[Saved data entries]
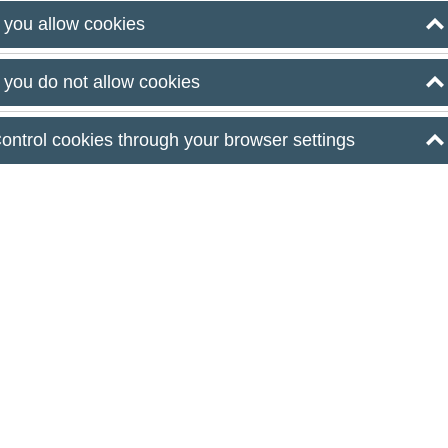
ical conditions, hospitality, and atmosphere management
f you allow cookies
apest, planning begins where traditional hospitality
f you do not allow cookies
nitial concept—be it a family celebration, a party
ontrol cookies through your browser settings
d into a real-life event. This involves more than just
nical requirements, hospitality, and atmosphere
nsions of Modern
Planning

WHAT THE EXERCISE ASKS: Leave the pictures out and copy the rest of the data exactly.

WRITTEN REPLY:
ical conditions, hospitality, and atmosphere management
f you allow cookies
apest, planning begins where traditional hospitality
f you do not allow cookies
nitial concept—be it a family celebration, a party
ontrol cookies through your browser settings
d into a real-life event. This involves more than just
nical requirements, hospitality, and atmosphere
nsions of Modern
Planning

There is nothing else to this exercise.